▶ _What the exercise asks_
When a line below holds the string "email", show that line.

####

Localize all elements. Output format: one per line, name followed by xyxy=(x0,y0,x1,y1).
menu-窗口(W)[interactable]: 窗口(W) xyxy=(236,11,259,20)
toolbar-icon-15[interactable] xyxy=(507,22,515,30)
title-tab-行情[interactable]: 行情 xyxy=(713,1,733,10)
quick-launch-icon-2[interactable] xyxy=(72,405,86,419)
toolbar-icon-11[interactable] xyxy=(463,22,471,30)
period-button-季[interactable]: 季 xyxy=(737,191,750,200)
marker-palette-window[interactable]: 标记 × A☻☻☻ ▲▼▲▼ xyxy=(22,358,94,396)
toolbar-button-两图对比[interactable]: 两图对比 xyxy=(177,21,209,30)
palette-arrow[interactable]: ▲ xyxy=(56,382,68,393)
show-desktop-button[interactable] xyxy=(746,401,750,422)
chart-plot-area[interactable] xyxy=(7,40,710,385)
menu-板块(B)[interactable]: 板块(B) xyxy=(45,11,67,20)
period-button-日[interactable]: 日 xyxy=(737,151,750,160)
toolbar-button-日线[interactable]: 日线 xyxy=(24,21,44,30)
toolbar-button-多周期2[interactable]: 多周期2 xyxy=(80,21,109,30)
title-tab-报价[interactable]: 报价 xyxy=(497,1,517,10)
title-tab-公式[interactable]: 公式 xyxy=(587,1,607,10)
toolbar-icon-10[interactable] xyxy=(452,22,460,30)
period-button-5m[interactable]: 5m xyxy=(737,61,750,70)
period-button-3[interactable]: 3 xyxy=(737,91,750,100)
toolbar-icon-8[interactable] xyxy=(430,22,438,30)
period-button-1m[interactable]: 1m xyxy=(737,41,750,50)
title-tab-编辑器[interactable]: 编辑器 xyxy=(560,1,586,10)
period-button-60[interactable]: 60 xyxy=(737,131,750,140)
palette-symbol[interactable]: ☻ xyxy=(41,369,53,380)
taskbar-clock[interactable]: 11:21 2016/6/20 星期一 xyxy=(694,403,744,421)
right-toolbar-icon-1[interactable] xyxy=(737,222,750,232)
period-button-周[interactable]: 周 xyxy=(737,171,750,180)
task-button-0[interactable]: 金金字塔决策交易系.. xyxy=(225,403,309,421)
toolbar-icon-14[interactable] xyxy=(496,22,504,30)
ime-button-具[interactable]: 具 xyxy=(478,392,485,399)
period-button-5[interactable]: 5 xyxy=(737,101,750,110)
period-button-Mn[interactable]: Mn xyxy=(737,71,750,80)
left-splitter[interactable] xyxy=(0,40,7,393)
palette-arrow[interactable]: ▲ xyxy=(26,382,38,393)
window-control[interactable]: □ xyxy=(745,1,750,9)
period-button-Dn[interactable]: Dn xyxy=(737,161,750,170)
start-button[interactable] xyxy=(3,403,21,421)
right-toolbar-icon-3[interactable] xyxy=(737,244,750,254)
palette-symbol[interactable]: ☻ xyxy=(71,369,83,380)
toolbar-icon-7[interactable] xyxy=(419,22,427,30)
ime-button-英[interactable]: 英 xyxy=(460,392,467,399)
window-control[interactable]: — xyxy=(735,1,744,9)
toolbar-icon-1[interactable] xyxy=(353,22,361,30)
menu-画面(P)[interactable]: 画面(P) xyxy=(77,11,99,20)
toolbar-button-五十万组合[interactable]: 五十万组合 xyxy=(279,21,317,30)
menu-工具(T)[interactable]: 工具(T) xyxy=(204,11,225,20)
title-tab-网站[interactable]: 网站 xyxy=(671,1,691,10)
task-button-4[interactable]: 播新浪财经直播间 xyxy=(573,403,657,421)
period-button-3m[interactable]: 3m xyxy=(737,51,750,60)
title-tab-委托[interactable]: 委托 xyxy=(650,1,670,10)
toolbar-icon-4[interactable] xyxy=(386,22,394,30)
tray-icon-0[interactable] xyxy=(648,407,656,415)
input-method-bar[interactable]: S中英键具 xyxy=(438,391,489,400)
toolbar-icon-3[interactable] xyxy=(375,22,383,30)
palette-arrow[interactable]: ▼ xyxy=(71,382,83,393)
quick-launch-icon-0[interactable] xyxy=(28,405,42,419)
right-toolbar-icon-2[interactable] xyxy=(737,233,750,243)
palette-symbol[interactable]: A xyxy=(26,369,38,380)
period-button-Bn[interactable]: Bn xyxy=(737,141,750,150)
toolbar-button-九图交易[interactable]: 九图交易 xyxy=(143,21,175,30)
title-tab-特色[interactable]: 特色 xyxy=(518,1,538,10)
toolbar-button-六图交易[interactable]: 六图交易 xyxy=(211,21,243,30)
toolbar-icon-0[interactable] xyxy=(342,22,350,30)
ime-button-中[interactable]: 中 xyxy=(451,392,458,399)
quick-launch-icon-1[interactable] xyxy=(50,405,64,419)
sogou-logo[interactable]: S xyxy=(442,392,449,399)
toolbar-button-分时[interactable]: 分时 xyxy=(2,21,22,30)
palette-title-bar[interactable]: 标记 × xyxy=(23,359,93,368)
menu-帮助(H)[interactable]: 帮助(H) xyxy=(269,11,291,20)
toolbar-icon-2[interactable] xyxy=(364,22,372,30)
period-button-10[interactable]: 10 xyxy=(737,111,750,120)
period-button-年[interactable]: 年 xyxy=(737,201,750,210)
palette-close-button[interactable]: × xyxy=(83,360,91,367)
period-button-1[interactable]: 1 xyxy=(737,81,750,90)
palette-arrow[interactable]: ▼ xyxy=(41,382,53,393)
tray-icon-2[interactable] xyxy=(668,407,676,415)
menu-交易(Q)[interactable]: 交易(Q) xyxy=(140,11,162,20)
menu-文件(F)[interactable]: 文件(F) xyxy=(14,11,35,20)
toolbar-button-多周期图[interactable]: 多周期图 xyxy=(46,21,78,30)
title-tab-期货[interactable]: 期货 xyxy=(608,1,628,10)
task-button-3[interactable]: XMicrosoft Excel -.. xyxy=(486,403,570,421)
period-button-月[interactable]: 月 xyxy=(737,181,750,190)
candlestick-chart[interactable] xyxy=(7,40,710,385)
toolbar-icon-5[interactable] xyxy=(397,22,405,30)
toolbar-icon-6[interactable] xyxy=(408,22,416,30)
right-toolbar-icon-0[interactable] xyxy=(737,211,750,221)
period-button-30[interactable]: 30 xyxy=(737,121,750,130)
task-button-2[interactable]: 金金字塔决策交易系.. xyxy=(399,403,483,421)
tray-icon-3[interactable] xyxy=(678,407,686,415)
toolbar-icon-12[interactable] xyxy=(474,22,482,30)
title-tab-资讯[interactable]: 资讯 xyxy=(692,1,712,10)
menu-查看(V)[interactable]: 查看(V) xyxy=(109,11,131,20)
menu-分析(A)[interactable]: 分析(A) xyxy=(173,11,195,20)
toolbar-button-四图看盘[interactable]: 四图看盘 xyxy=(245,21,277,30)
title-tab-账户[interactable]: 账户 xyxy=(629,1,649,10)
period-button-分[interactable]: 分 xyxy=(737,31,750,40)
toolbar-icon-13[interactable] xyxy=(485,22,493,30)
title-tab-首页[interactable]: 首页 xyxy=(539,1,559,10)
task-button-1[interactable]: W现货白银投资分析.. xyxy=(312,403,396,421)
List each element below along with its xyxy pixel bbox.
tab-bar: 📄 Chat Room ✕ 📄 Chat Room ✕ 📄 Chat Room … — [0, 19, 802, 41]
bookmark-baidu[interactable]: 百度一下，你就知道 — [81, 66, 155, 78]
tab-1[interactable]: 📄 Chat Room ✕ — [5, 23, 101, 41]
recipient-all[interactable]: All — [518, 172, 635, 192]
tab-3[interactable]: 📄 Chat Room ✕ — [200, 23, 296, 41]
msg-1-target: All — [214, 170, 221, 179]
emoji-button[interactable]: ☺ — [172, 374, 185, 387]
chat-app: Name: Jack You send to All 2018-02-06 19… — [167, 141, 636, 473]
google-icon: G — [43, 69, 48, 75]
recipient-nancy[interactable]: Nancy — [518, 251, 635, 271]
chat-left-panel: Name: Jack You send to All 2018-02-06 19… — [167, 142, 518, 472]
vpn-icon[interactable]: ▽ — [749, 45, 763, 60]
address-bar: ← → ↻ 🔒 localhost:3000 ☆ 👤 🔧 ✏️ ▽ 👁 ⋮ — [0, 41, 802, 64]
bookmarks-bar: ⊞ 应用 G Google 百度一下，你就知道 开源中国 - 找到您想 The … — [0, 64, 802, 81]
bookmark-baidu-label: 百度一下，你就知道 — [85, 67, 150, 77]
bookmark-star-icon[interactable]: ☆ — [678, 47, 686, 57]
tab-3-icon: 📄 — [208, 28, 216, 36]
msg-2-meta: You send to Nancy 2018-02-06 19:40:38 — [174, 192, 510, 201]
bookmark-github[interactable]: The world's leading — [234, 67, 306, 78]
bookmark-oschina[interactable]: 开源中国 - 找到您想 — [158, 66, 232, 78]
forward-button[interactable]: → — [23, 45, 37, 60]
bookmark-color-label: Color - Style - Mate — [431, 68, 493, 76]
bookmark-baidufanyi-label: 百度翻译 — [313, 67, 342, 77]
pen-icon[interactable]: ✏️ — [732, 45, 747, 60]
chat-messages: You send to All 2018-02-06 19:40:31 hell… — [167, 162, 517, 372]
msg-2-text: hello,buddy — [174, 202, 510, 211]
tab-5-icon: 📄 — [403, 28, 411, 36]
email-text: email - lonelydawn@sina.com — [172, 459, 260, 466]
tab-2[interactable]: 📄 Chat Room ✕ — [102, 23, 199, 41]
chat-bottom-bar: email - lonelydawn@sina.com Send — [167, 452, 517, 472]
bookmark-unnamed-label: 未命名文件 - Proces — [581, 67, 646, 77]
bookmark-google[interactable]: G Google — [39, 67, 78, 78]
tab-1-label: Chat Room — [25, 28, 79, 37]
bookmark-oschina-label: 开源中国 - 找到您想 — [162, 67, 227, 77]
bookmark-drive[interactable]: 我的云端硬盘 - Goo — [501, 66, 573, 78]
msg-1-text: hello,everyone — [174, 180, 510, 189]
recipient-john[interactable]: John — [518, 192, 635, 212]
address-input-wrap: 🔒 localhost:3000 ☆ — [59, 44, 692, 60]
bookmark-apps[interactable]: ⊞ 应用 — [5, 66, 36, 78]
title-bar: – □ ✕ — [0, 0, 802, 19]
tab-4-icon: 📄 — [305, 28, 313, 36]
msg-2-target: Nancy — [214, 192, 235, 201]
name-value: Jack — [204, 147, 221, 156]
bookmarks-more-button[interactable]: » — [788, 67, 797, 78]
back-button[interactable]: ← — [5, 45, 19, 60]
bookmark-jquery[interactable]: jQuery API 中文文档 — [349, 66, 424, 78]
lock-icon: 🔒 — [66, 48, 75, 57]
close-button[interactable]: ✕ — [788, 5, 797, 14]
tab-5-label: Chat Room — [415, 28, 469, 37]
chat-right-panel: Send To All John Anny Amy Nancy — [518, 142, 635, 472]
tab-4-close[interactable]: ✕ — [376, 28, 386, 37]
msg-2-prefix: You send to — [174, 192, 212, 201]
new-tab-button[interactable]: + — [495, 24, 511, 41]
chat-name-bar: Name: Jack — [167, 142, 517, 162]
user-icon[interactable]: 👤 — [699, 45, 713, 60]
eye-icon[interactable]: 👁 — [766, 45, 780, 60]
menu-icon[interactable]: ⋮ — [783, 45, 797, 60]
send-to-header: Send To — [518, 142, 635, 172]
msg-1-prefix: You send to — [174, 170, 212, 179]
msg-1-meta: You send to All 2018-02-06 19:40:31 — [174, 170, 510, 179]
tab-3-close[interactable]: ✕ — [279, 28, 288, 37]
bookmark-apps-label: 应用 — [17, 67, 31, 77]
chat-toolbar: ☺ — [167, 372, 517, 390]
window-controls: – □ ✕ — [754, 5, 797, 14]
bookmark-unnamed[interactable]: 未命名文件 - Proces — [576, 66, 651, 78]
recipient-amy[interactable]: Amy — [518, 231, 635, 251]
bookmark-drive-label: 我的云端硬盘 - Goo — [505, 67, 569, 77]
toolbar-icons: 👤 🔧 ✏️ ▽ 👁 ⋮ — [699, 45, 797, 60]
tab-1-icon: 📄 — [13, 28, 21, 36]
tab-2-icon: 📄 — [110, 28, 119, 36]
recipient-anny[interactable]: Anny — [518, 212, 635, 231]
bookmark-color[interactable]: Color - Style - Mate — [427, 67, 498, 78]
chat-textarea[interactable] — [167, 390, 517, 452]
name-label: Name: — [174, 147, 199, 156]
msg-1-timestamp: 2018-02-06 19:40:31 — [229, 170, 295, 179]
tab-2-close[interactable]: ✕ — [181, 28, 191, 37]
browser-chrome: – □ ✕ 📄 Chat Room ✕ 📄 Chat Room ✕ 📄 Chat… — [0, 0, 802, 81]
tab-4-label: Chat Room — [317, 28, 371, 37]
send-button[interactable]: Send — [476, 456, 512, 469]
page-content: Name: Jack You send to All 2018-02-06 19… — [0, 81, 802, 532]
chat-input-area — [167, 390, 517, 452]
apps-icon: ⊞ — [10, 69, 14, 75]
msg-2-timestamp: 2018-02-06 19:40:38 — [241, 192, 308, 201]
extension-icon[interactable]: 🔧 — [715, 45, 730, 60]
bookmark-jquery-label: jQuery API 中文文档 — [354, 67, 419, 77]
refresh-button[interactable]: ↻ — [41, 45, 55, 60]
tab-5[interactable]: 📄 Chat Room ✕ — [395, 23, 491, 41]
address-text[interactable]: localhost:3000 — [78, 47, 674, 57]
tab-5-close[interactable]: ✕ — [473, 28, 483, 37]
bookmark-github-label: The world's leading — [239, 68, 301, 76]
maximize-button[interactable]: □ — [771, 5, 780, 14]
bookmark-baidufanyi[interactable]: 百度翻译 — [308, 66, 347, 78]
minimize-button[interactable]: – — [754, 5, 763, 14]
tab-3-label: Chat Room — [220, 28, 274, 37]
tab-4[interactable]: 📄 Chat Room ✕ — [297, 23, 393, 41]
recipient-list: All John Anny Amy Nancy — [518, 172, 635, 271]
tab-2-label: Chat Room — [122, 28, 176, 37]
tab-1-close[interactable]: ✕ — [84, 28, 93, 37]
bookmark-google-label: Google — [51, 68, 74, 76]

####

▶ _Exercise output_
email-text: email - lonelydawn@sina.com — [172, 459, 260, 466]
chat-bottom-bar: email - lonelydawn@sina.com Send — [167, 452, 517, 472]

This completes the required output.